Task instructions | Please give back only the lines below from the one containing "thoughts, sentiments or" to the one containing "other online platform", each repeated word for word, both ends included.
'''
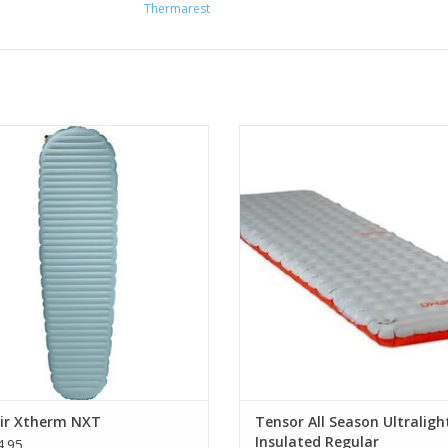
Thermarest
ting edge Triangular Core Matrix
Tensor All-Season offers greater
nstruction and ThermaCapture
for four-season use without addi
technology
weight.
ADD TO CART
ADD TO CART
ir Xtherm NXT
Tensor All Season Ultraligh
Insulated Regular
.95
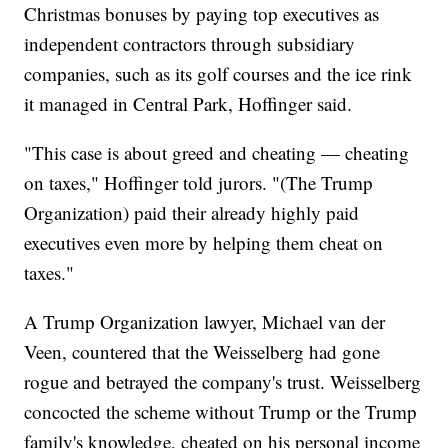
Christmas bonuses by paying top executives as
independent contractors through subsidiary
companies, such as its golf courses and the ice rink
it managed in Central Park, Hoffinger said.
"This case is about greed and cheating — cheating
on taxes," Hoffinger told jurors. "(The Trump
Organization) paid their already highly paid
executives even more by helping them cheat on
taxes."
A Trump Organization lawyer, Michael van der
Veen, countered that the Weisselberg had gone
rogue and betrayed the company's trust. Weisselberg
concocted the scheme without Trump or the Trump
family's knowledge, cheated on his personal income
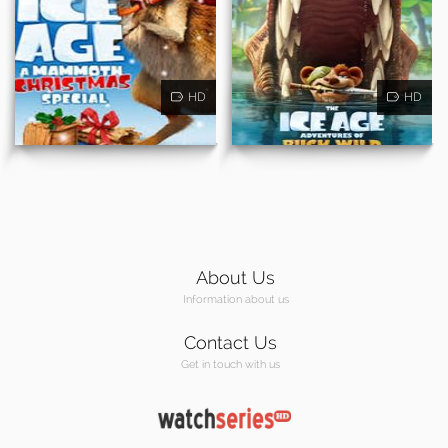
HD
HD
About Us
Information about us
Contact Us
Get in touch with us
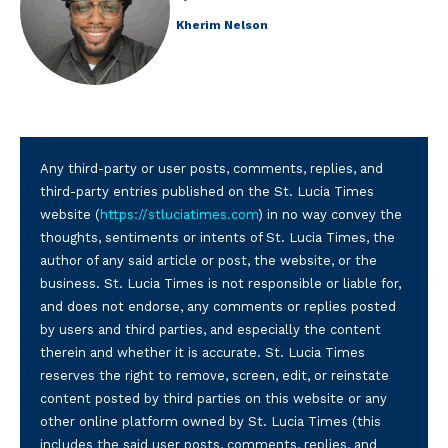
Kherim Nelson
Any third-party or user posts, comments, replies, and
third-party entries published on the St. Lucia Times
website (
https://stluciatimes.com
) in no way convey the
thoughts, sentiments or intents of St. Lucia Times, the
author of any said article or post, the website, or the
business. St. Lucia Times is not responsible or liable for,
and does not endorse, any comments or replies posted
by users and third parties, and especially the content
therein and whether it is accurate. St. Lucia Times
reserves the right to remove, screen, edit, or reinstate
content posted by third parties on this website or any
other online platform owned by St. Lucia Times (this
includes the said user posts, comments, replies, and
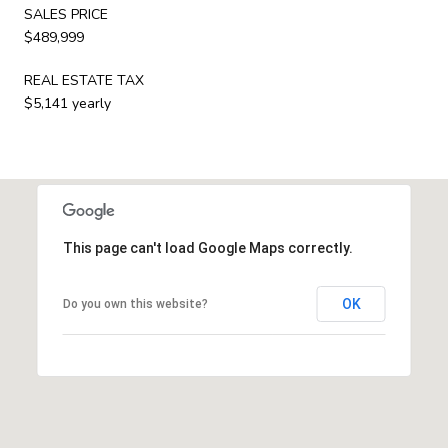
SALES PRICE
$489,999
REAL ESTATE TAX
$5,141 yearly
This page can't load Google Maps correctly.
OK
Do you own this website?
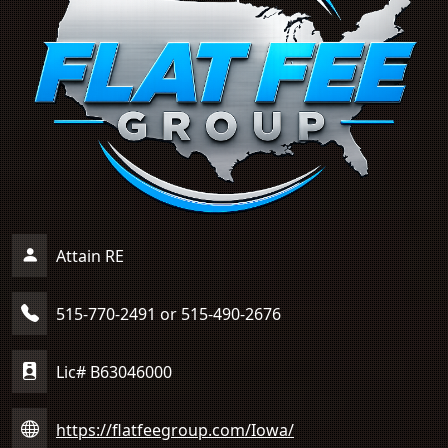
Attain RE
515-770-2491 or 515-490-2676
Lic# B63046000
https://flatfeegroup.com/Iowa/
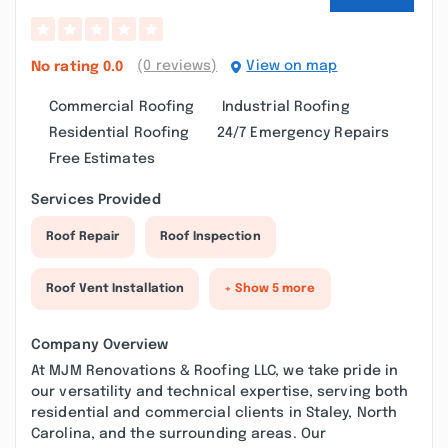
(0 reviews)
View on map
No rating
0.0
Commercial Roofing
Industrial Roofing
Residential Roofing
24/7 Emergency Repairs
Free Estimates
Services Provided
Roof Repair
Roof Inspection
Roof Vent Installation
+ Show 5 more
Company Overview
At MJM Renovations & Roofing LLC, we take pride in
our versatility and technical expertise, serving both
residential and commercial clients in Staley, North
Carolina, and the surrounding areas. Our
'''
Reply |
thoughts, sentiments or intents of St. Lucia Times, the
author of any said article or post, the website, or the
business. St. Lucia Times is not responsible or liable for,
and does not endorse, any comments or replies posted
by users and third parties, and especially the content
therein and whether it is accurate. St. Lucia Times
reserves the right to remove, screen, edit, or reinstate
content posted by third parties on this website or any
other online platform owned by St. Lucia Times (this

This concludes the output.